It was here in the late 1990s that the Kyoto Protocol on Clean Air was signed by dignitaries from around the world (with one notable exception...).
The warm opening ceremony, with a welcome extended by the Kyoto President of JAS, Mr. Junichi Murata, set the tone for the day. He spoke of how the auspicious relationship between Japan and America had been strained lately, not only by the two countries themselves, but by China and Korea as well, and how important it is to preserve what has been a strong, international friendship decades now. In spite of Japan's "waining confidence" in the international arena, their economy remains 250% larger than China, in spite of the much-publicized economic development taking place in China presently.
the Keynote Speaker, Dr. Kazuo Inamori, Chairman Emeritus of Kyocera Corporation addressed the forum. He spoke of how post-WW2 relations had been forged, not by sheer strength or willpower, but "soft action," a useful, international strategy whereby understanding and persuasion can be brought about. He spoke of San Ren (the revolution in China) who in 1945, espoused the idea of "returning virtue for your hatred."
Of course, the presence of U.S. military bases in Japan figured heavily in the discussion. The delicate balance between being a "deterrent" and a "burden" has been a challenge for some time now. For example, Guam, a U.S. strategic base, is also a favorite vacation destination for many Japanese.

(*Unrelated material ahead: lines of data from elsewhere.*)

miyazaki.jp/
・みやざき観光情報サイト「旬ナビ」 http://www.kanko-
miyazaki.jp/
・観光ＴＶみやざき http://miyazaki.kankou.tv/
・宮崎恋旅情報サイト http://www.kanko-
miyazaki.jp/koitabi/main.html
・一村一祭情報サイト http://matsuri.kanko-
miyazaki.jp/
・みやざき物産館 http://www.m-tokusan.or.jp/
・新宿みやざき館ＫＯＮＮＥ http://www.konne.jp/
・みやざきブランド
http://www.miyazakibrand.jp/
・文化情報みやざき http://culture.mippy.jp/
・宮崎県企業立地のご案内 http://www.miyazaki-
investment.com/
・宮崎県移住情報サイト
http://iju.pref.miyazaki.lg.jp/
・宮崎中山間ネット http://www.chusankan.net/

The lamentable stance of recent U.S. unilateral international policy was discussed. The fact that the US has been unbeatble, even invincible, does not make it omnipotent, and does not take away the fact that the U.S. still needs alliances.

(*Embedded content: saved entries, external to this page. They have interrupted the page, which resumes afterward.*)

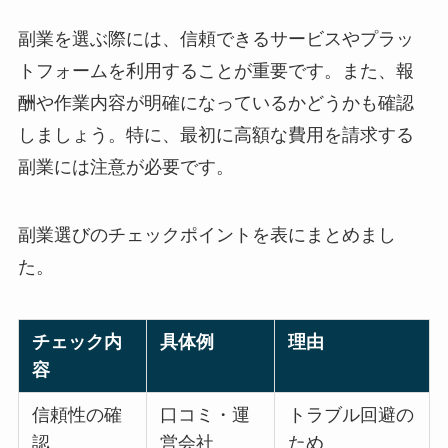
副業を選ぶ際には、信頼できるサービスやプラッ
トフォームを利用することが重要です。また、報
酬や作業内容が明確になっているかどうかも確認
しましょう。特に、最初に高額な費用を請求する
副業には注意が必要です。
副業選びのチェックポイントを表にまとめまし
た。
チェック内
具体例
理由
容
信頼性の確
口コミ・運
トラブル回避の
認
営会社
ため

The question of whether the U.S. should be involved at all in regional Asian political forums was addressed also. For example, to date, the U.S. has ignored the heated topic of Taiwan's independence vs. Japan and China's claim to Taiwan. Still, China feels envy towards America's technological and economic development, which casts a favaorable light on democracy. And, although China is not 'expansionist,' it's policy of not being transparent with it's policies has worried the U.S. and Japan. Finally, since the Olympics are scheduled to be held in China in 2008, prognosticators believe that China will maintain the statsu quo until at least then.

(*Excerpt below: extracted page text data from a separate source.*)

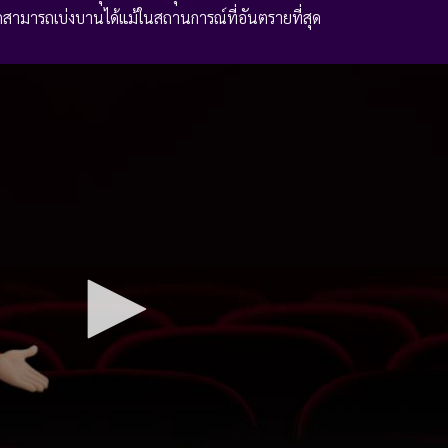
สามารถเบ่งบานได้แม้ในสถานการณ์ที่อันตรายที่สุด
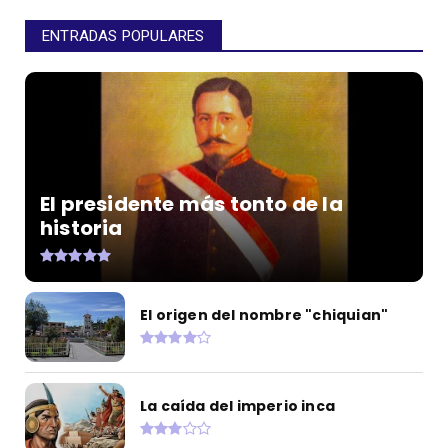
ENTRADAS POPULARES
El presidente más tonto de la
historia
El origen del nombre "chiquian"
La caída del imperio inca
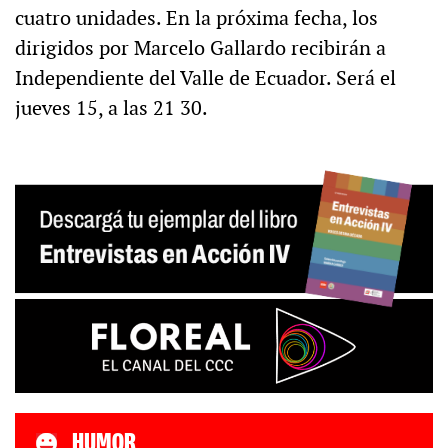
cuatro unidades. En la próxima fecha, los
dirigidos por Marcelo Gallardo recibirán a
Independiente del Valle de Ecuador. Será el
jueves 15, a las 21 30.
HUMOR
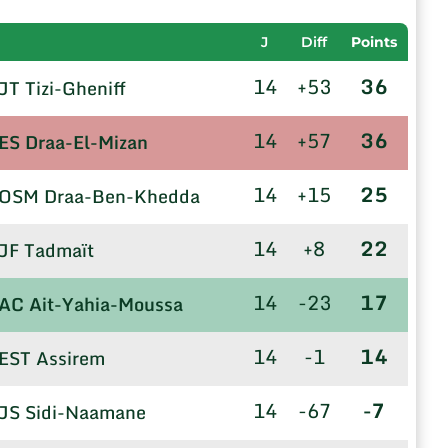
J
Diff
Points
14
+53
36
JT Tizi-Gheniff
14
+57
36
ES Draa-El-Mizan
14
+15
25
OSM Draa-Ben-Khedda
14
+8
22
JF Tadmaït
14
-23
17
AC Ait-Yahia-Moussa
14
-1
14
EST Assirem
14
-67
-7
JS Sidi-Naamane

After the forums, a warm and colorful reception was held at the Conference Center, complete with "geisha" greeters, and many "Kodak moments."
The second day was comprised of a Cultural Forum at the Kongo Noh Theater entitled, "The Spirit of Japanese Tradition, " and in the afternoon, another public forum entitled "Using New Technology to Create New Business Models, " held at the Kyoto Research Park.
hashi.org wishes to thank the organizers, participants, and the Japan-American Societies that made this inspiring event possible.